Os cinco alertas vermelhos para 2026

  • Estoques globais recorde O carryout mundial 2025/26 ficará entre 122 e 125 milhões de toneladas. Nunca na história houve tanto grão sobrando no fim da safra.
  • A China ainda hesita Apesar do acordo EUA-China de 12 milhões de toneladas, Pequim compra devagar e prioriza o Brasil só quando o prêmio cai. Novembro fechou com apenas 62% do volume esperado.
  • O custo de produção subiu entre 12 e15% Fertilizante +8%, defensivos +10%, diesel +5% e arrendamento em dólar em várias regiões. A margem bruta média recuou de 78 para 64 sacas/ha (CNA/Cepea).
  • Clima joga contra o prêmio El Niño ainda ativo até março pode trazer excesso de chuva no RS/PR e atraso de colheita.
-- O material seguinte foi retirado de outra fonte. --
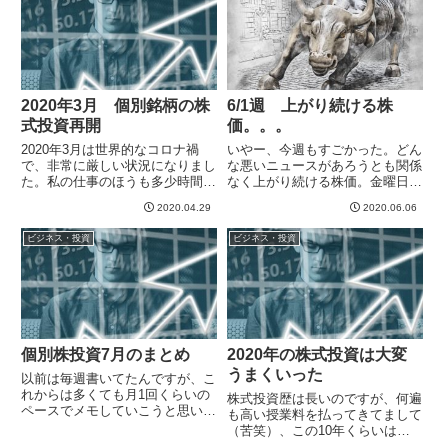
づいたのは、ある日、ネ...
2020年3月 個別銘柄の株
6/1週 上がり続ける株
式投資再開
価。。。
2020年3月は世界的なコロナ禍
いやー、今週もすごかった。どん
で、非常に厳しい状況になりまし
な悪いニュースがあろうとも関係
た。私の仕事のほうも多少時間差
なく上がり続ける株価。金曜日の
があるのですが、おそらく夏くら
米雇用統計が予想より良かったと
2020.04.29
2020.06.06
いから大きなダメージを受けるも
いうのは明るい話でしたが、それ
のと思われます。そんな中、株式
以外のジョージフロイドさん問題
ビジネス・投資
ビジネス・投資
市場も大きく落ち込んでましたの
で国内は分断されて暴動までおき
で、この機に改めて個別銘柄を...
てるとか、香港の自治問題から
い...
個別株投資7月のまとめ
2020年の株式投資は大変
うまくいった
以前は毎週書いてたんですが、こ
れからは多くても月1回くらいの
株式投資歴は長いのですが、何遍
ペースでメモしていこうと思いま
も高い授業料を払ってきてまして
す。あんまり間をあけると、後か
（苦笑）、この10年くらいは個
ら振り返って検証する自分の記録
別に株を買うということは一切し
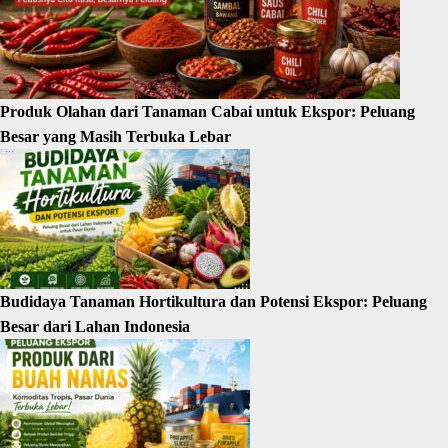
Produk Olahan dari Tanaman Cabai untuk Ekspor: Peluang
Besar yang Masih Terbuka Lebar
Budidaya Tanaman Hortikultura dan Potensi Ekspor: Peluang
Besar dari Lahan Indonesia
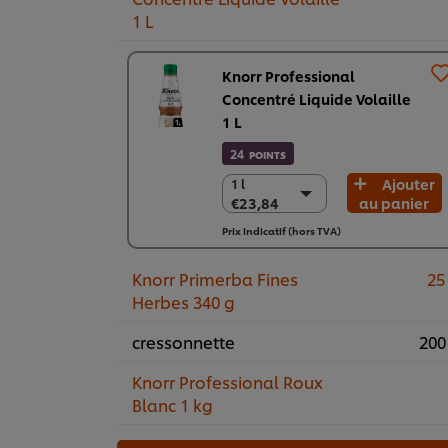
1 L
Knorr Professional
Concentré Liquide Volaille
1 L
24
POINTS
Ajouter
1 l
1 l
€23,84
au panier
€23,84
6 x 1 l
Prix indicatif (hors TVA)
€143,05
Knorr Primerba Fines
25
Herbes 340 g
cressonnette
200
Knorr Professional Roux
Blanc 1 kg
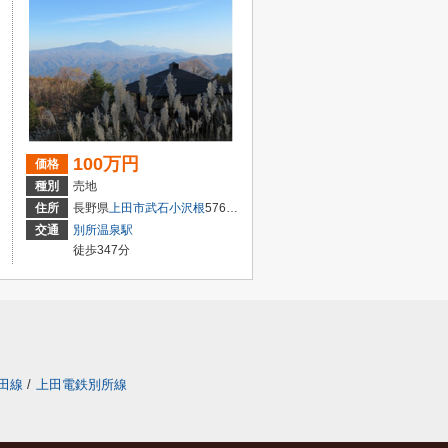
100万円
価格
種別
売地
住所
長野県
上田市
武石小沢根
576-480
交通
別所温泉駅
徒歩347分
田線
/
上田電鉄別所線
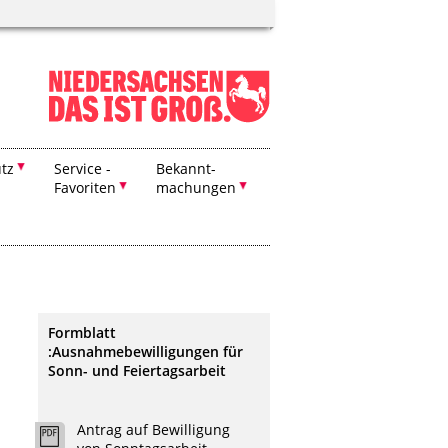
tz
Service -
Bekannt-
Favoriten
machungen
Formblatt
:Ausnahmebewilligungen für
Sonn- und Feiertagsarbeit
Antrag auf Bewilligung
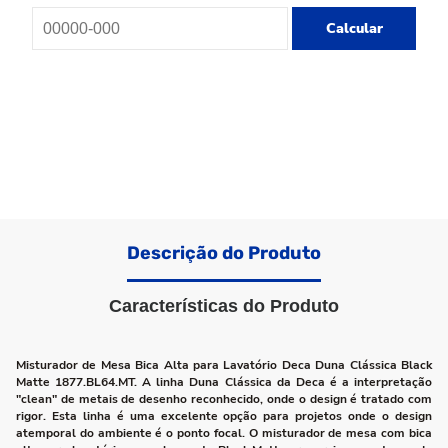
Calcular
Descrição do Produto
Características do Produto
Misturador de Mesa Bica Alta para Lavatório Deca Duna Clássica Black
Matte 1877.BL64.MT. A linha Duna Clássica da Deca é a interpretação
"clean" de metais de desenho reconhecido, onde o design é tratado com
rigor. Esta linha é uma excelente opção para projetos onde o design
atemporal do ambiente é o ponto focal. O misturador de mesa com bica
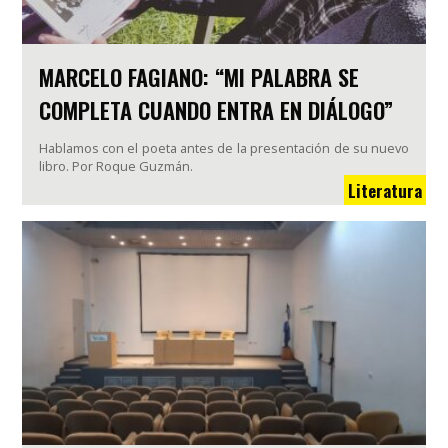
MARCELO FAGIANO: “MI PALABRA SE
COMPLETA CUANDO ENTRA EN DIÁLOGO”
Hablamos con el poeta antes de la presentación de su nuevo
libro. Por Roque Guzmán.
Literatura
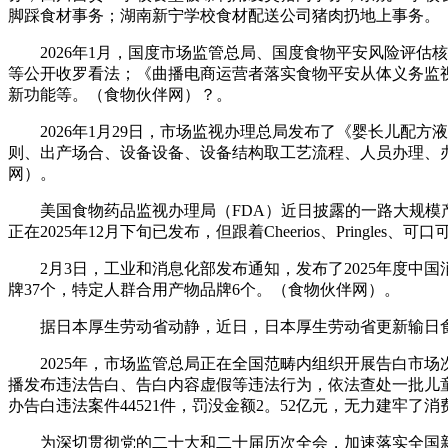
脚踩食材事务；湖南新宁学校食材配送公司猪肉扔地上事务。
2026年1月，国度市场监管总局、国度食物平安风险评估
等公开收罗看法；《曲播电商运营者落实食物平安从体义务监
新功能等。（食物伙伴网）？。
2026年1月29日，市场监视办理总局发布了《婴长儿配方
则、出产场合、设备设备、设备结构取工艺流程、人员办理、
网）。
美国食物药品监视办理局（FDA）近日披露的一路大规模产
正在2025年12月下旬已发布，但跟着Cheerios、Prin
2月3日，工业和消息化部发布通知，发布了2025年度中国消
牌37个，特定人群合用产物品牌6个。（食物伙伴网）。
据日本厚生劳动省动静，近日，日本厚生劳动省更新输日食
2025年，市场监管总局正在全国范畴内组织开展告白市场
播发布违法告白、告白内容虚假等违法行为，依法查处一批儿童护
办告白违法案件44521件，罚没金额2。52亿元，无力建牢
为深切贯彻党的二十大和二十届历次全会，加速落实全国新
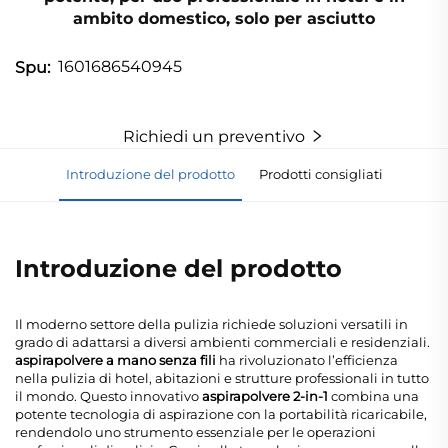
ambito domestico, solo per asciutto
1601686540945
Spu:
Richiedi un preventivo
Introduzione del prodotto
Prodotti consigliati
Introduzione del prodotto
Il moderno settore della pulizia richiede soluzioni versatili in
grado di adattarsi a diversi ambienti commerciali e residenziali.
aspirapolvere a mano senza fili
ha rivoluzionato l’efficienza
nella pulizia di hotel, abitazioni e strutture professionali in tutto
il mondo. Questo innovativo
aspirapolvere 2-in-1
combina una
potente tecnologia di aspirazione con la portabilità ricaricabile,
rendendolo uno strumento essenziale per le operazioni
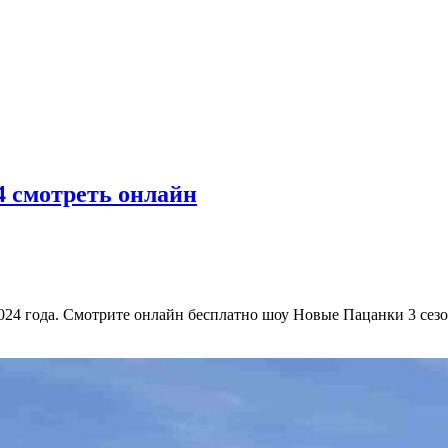
24 смотреть онлайн
024 года. Смотрите онлайн бесплатно шоу Новые Пацанки 3 сезон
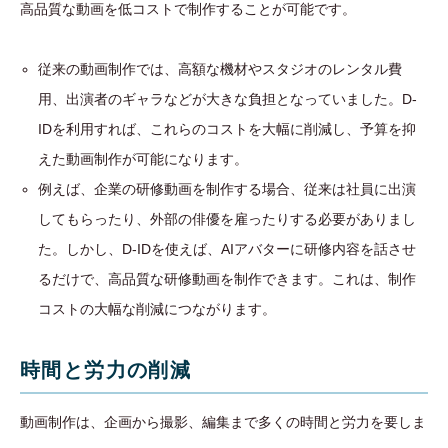
高品質な動画を低コストで制作することが可能です。
従来の動画制作では、高額な機材やスタジオのレンタル費
用、出演者のギャラなどが大きな負担となっていました。D-
IDを利用すれば、これらのコストを大幅に削減し、予算を抑
えた動画制作が可能になります。
例えば、企業の研修動画を制作する場合、従来は社員に出演
してもらったり、外部の俳優を雇ったりする必要がありまし
た。しかし、D-IDを使えば、AIアバターに研修内容を話させ
るだけで、高品質な研修動画を制作できます。これは、制作
コストの大幅な削減につながります。
時間と労力の削減
動画制作は、企画から撮影、編集まで多くの時間と労力を要しま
Qualquer problema de qualidade (umidade alta) derruba o prêmio de exportação.
  • Janela de comercialização encurtada Com a safrinha de milho atrasada entre 15 e 20 dias em várias regiões, a soja de março/abril vai competir com milho no porto. Resultado: fila e desconto.

Estratégia prática para o produtor (o que fazer AGORA)

  1. Trave pelo menos 40 a 50% da safra já

Melhor janela: contratos março/maio 2026 na B3 ou CPR dolarizada com trading
Níveis interessantes hoje: R$ 142–145 Paranaguá (já dá margem de 10–12 sacas acima do custo)

  1. Reduza custo em 8–10 sacas/ha

Negocie fertilizante para entrega janeiro/fevereiro (preço caiu 6% nas últimas 3 semanas)
Use biológicos + fixação biológica de nitrogênio (redução de 15–20 kg de N/ha)
Faça rotação soja-milho-safrinha intensiva com cobertura vegetal (milho consorciado com braquiária)

  1. Monitore três datas-chave

12/dezembro → WASDE USDA (pode cortar yield americano e dar fôlego)
10/janeiro → novo levantamento Conab (primeiro número “de campo”)
28/fevereiro → pico de compra chinesa pós-Ano Novo Lunar

  1. Diversifique a comercialização

30% basis Paranaguá (trava dólar)
30% CPR física com trading grande
20% Barter de insumos (trava custo)
20% livre para oportunizar alta em abril/maio

A frase que resume 2026: “2026 não vai ser ano de ficar rico com soja. Vai ser ano de não ficar pobre.” (André Pessôa, sócio-fundador da Agroconsult, em webinar 28/11)

O Brasil vai produzir como nunca, exportar como líder absoluto e, pela primeira vez em muitos anos, o grande desafio não será colher, mas remunerar. Quem entender que preço médio de R$ 138 é o “novo normal” e agir rápido sai na frente. Quem esperar R$ 180 como em 2022 vai quebrar a cara.

Produtor: o seguro morreu de velho, mas o teimoso morreu pobre. Trave, corte custo e durma tranquilo. 2026 já começou.